++++ INFORMATION SHOWN ++++

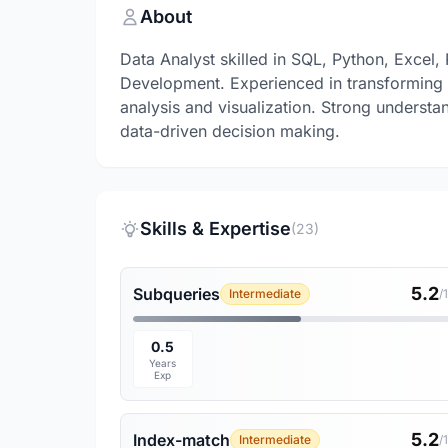
About
Data Analyst skilled in SQL, Python, Excel
Development. Experienced in transforming r
analysis and visualization. Strong understa
data-driven decision making.
Skills & Expertise
(23)
5.2
Subqueries
Intermediate
/
0.5
Years
Exp
5.2
Index-match
Intermediate
/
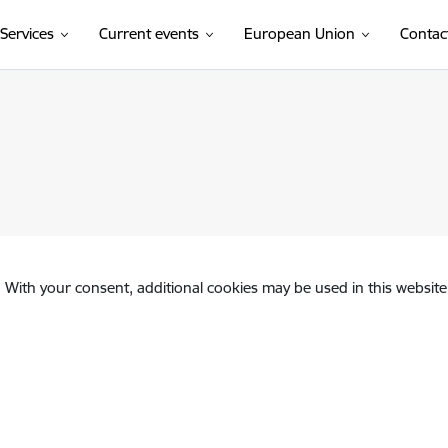
Services
Current events
European Union
Contac
. With your consent, additional cookies may be used in this website 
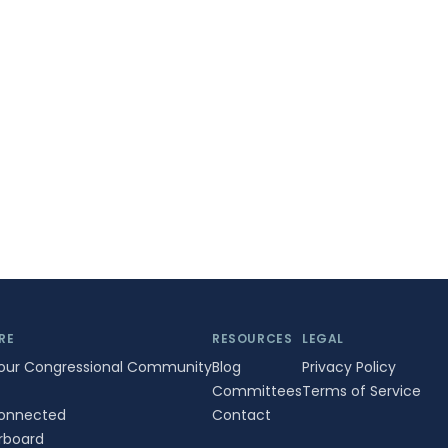
RE
RESOURCES
LEGAL
Your Congressional Community
Blog
Privacy Policy
Committees
Terms of Service
onnected
Contact
rboard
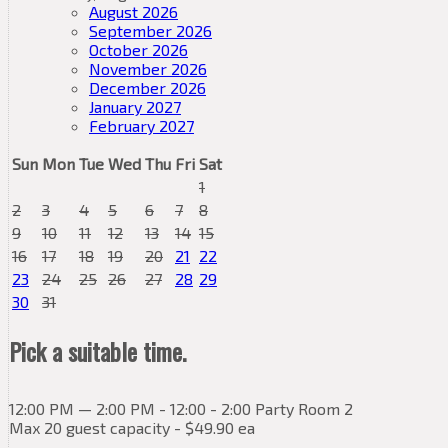
August 2026
September 2026
October 2026
November 2026
December 2026
January 2027
February 2027
Sun
Mon
Tue
Wed
Thu
Fri
Sat
1
2
3
4
5
6
7
8
9
10
11
12
13
14
15
16
17
18
19
20
21
22
23
24
25
26
27
28
29
30
31
Pick a suitable time.
12:00 PM — 2:00 PM - 12:00 - 2:00 Party Room 2
Max 20 guest capacity - $49.90 ea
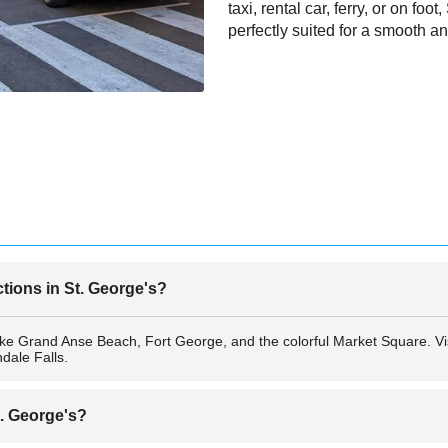
taxi, rental car, ferry, or on foo
perfectly suited for a smooth
ctions in St. George's?
like Grand Anse Beach, Fort George, and the colorful Market Square. Vi
ale Falls.
t. George's?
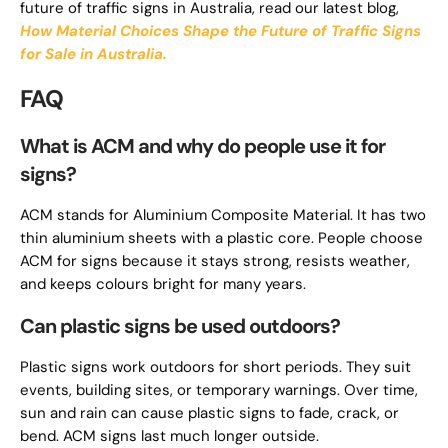
future of traffic signs in Australia, read our latest blog,
How Material Choices Shape the Future of Traffic Signs
for Sale in Australia.
FAQ
What is ACM and why do people use it for
signs?
ACM stands for Aluminium Composite Material. It has two
thin aluminium sheets with a plastic core. People choose
ACM for signs because it stays strong, resists weather,
and keeps colours bright for many years.
Can plastic signs be used outdoors?
Plastic signs work outdoors for short periods. They suit
events, building sites, or temporary warnings. Over time,
sun and rain can cause plastic signs to fade, crack, or
bend. ACM signs last much longer outside.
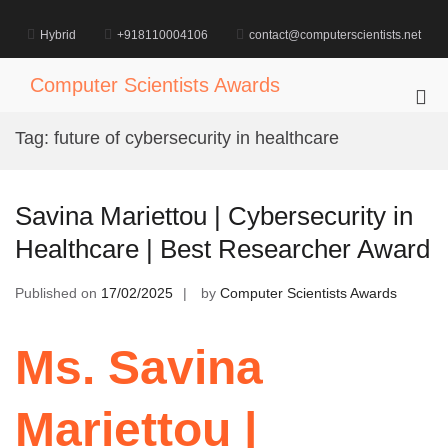
Skip
to
Hybrid
+918110004106
contact@computerscientists.net
content
Computer Scientists Awards
Pri
Me
Tag:
future of cybersecurity in healthcare
for
Mob
Savina Mariettou | Cybersecurity in
Healthcare | Best Researcher Award
Published on
17/02/2025
by
Computer Scientists Awards
Ms. Savina
Mariettou |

++++

◆ **TASK OBJECTIVE**
Nothing but the lines from the start of the listing through the line with "perfectly suited for a smooth" belongs in the answer, each one retyped exactly and without pictures.

◆ **YOUR RESPONSE**
About
Data Analyst skilled in SQL, Python, Excel
Development. Experienced in transforming r
analysis and visualization. Strong understa
data-driven decision making.
Skills & Expertise
(23)
5.2
Subqueries
Intermediate
/
0.5
Years
Exp
5.2
Index-match
Intermediate
/
Services
Current events
European Union
Contac
. With your consent, additional cookies may be used in this website 
RE
RESOURCES
LEGAL
Your Congressional Community
Blog
Privacy Policy
Committees
Terms of Service
onnected
Contact
rboard
August 2026
September 2026
October 2026
November 2026
December 2026
January 2027
February 2027
Sun
Mon
Tue
Wed
Thu
Fri
Sat
1
2
3
4
5
6
7
8
9
10
11
12
13
14
15
16
17
18
19
20
21
22
23
24
25
26
27
28
29
30
31
Pick a suitable time.
12:00 PM — 2:00 PM - 12:00 - 2:00 Party Room 2
Max 20 guest capacity - $49.90 ea
taxi, rental car, ferry, or on foo
perfectly suited for a smooth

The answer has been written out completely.